VPC peering routes not propagating between shared VPC and service project, blocking inter-service communication

After setting up VPC peering between a host project’s shared VPC and a service project’s standalone VPC, routes are not propagating as expected. Services in the service project cannot communicate with resources in the shared VPC, even though the peering connection shows as active in both directions.

We’ve configured the shared VPC architecture properly with the host project, and the service project has necessary permissions. The VPC peering was established using gcloud CLI, but custom routes we’ve added to the host VPC aren’t visible in the service project’s route table.


gcloud compute networks peerings create peer-to-shared \
  --network=service-vpc \
  --peer-network=shared-vpc

The peering shows ACTIVE status, but ping tests between VMs fail. We need bidirectional communication for our microservices architecture. Is there a specific flag for custom route propagation that we’re missing?

Shared VPC adds complexity here. The service project’s compute.networkUser role only grants subnet-level access, not VPC-level peering management. You need compute.networkAdmin on the host project to modify peering settings. Also, be aware that if you’re using Cloud Router for dynamic routing in the shared VPC, those routes won’t propagate through VPC peering even with custom route flags enabled. Static routes work, but not dynamically learned routes.

Your configuration has several issues that need systematic resolution to achieve proper routing between your shared VPC and service project.

VPC Peering Configuration: The peering command you used is missing the critical flags for custom route exchange. VPC peering only exchanges subnet routes by default. For custom routes to propagate, you must enable bidirectional route exchange:


gcloud compute networks peerings update peer-to-shared \
  --network=service-vpc \
  --import-custom-routes \
  --export-custom-routes

You need to run this for both peering connections (one in each direction). Without these flags, only directly connected subnet routes are visible across the peering.

Custom Route Propagation: After enabling route exchange, verify which routes are actually being shared. Not all custom routes propagate through peering. Routes learned via Cloud Router (BGP) do NOT traverse VPC peering connections. Only static custom routes propagate when exchange is enabled. Check your route tables:


gcloud compute routes list --filter="network:shared-vpc"
gcloud compute routes list --filter="network:service-vpc"

Look for routes with next-hop types that are compatible with peering propagation.

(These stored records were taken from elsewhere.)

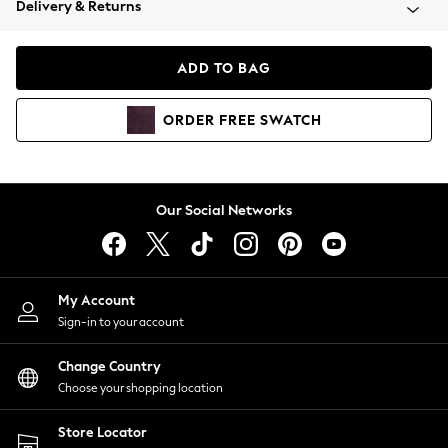
Delivery & Returns
Coats & Jackets
Co-ords
Dresses
ADD TO BAG
Fleeces
Hoodies & Sweatshirts
ORDER
FREE
SWATCH
Jeans
Jumpsuits & Playsuits
Joggers
Knitwear
Our Social Networks
Leggings
Lingerie
Loungewear
Nightwear
My Account
Shirts & Blouses
Sign-in to your account
Shorts
Change Country
Skirts
Choose your shopping location
Suits & Tailoring
Sportswear
Store Locator
Swimwear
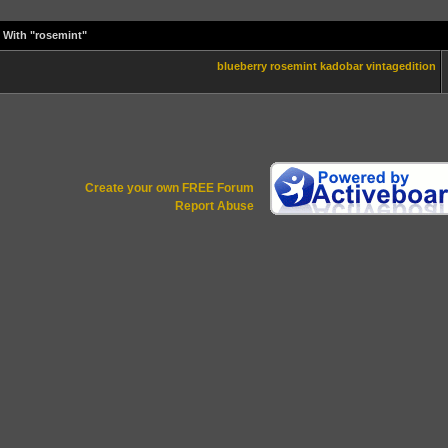
 With "rosemint"
blueberry
rosemint
kadobar
vintagedition
Create your own FREE Forum
Report Abuse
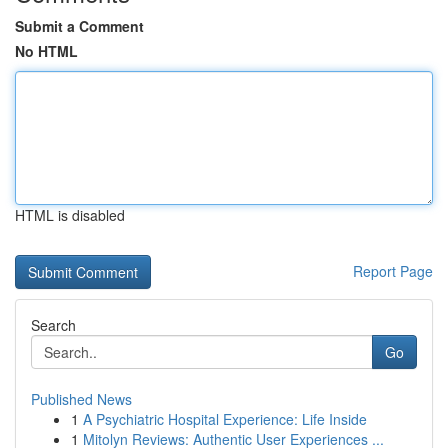
Submit a Comment
No HTML
HTML is disabled
Report Page
Search
Go
Published News
1
A Psychiatric Hospital Experience: Life Inside
1
Mitolyn Reviews: Authentic User Experiences ...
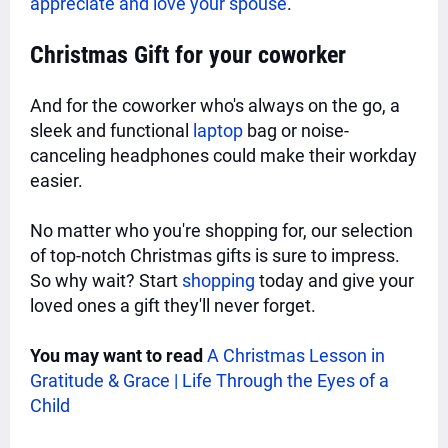
appreciate and love your spouse
.
Christmas Gift for your
coworker
And for the coworker who's always on the go, a
sleek and functional
laptop
bag or noise-
canceling headphones could make their workday
easier.
No matter who you're shopping for, our selection
of top-notch Christmas gifts is sure to impress.
So why wait? Start
shopping
today and give your
loved ones a gift they'll never forget.
You may want to read
A Christmas Lesson in
Gratitude & Grace | Life Through the Eyes of a
Child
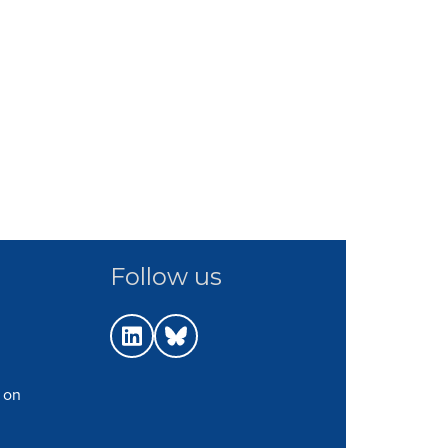
Follow us
 on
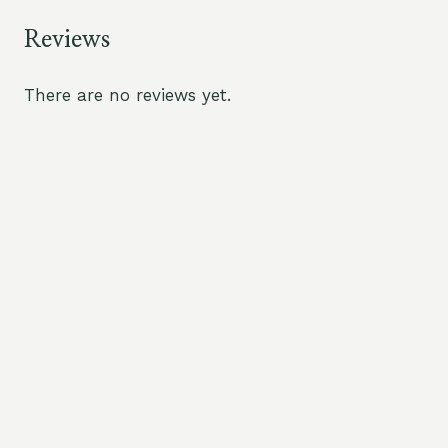
Reviews
There are no reviews yet.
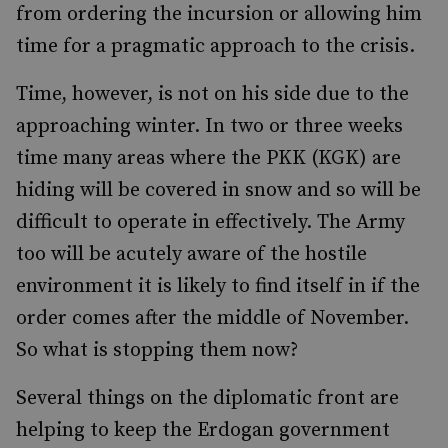
from ordering the incursion or allowing him
time for a pragmatic approach to the crisis.
Time, however, is not on his side due to the
approaching winter. In two or three weeks
time many areas where the PKK (KGK) are
hiding will be covered in snow and so will be
difficult to operate in effectively. The Army
too will be acutely aware of the hostile
environment it is likely to find itself in if the
order comes after the middle of November.
So what is stopping them now?
Several things on the diplomatic front are
helping to keep the Erdogan government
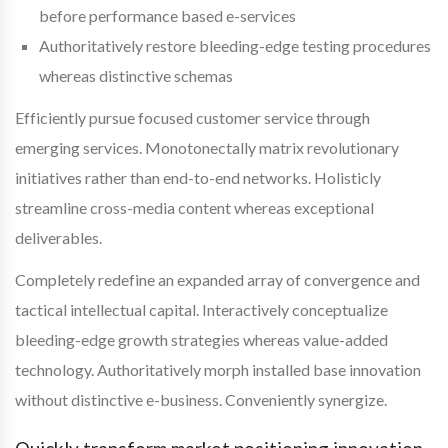
before performance based e-services
Authoritatively restore bleeding-edge testing procedures
whereas distinctive schemas
Efficiently pursue focused customer service through
emerging services. Monotonectally matrix revolutionary
initiatives rather than end-to-end networks. Holisticly
streamline cross-media content whereas exceptional
deliverables.
Completely redefine an expanded array of convergence and
tactical intellectual capital. Interactively conceptualize
bleeding-edge growth strategies whereas value-added
technology. Authoritatively morph installed base innovation
without distinctive e-business. Conveniently synergize.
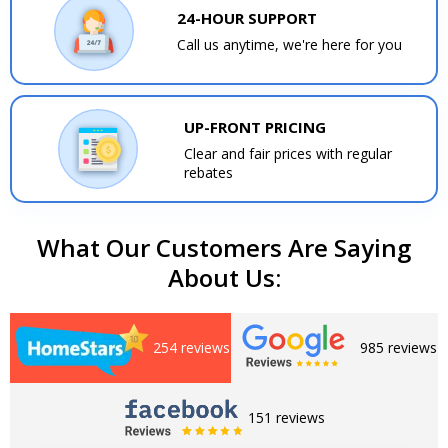
24-HOUR SUPPORT
Call us anytime, we're here for you
UP-FRONT PRICING
Clear and fair prices with regular
rebates
What Our Customers Are Saying
About Us:
254 reviews
985 reviews
151 reviews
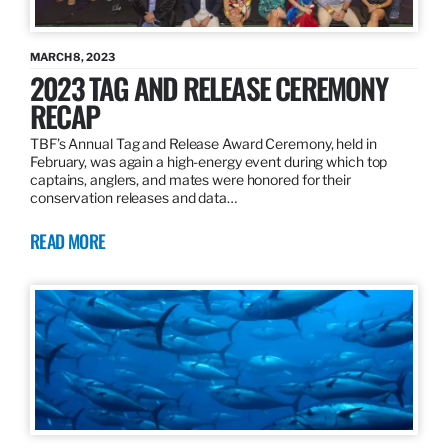
MARCH 8, 2023
2023 TAG AND RELEASE CEREMONY
RECAP
TBF’s Annual Tag and Release Award Ceremony, held in
February, was again a high-energy event during which top
captains, anglers, and mates were honored for their
conservation releases and data…
READ MORE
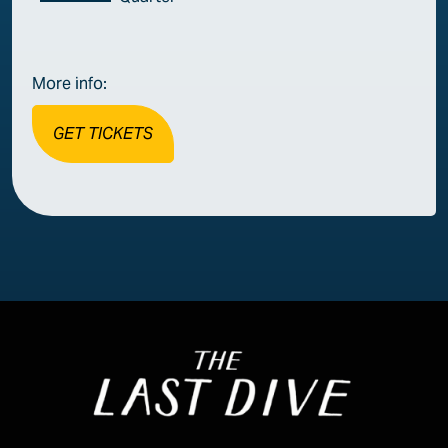
More info:
GET TICKETS
Image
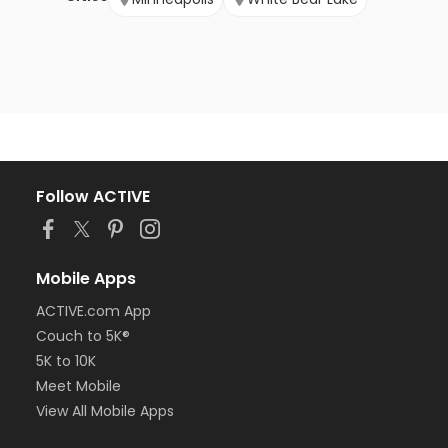
Follow ACTIVE
Mobile Apps
ACTIVE.com App
Couch to 5K®
5K to 10K
Meet Mobile
View All Mobile Apps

Shared VPC Architecture: This is crucial - if your service project is already attached to the shared VPC as a service project, you shouldn’t be creating a separate VPC in the service project and peering it back to the shared VPC. This creates a routing loop and conflicts. The proper architecture is:

Option A: Service project uses shared VPC subnets directly (no separate VPC needed)

Option B: Service project has its own VPC that peers with a DIFFERENT VPC (not the shared VPC it’s attached to)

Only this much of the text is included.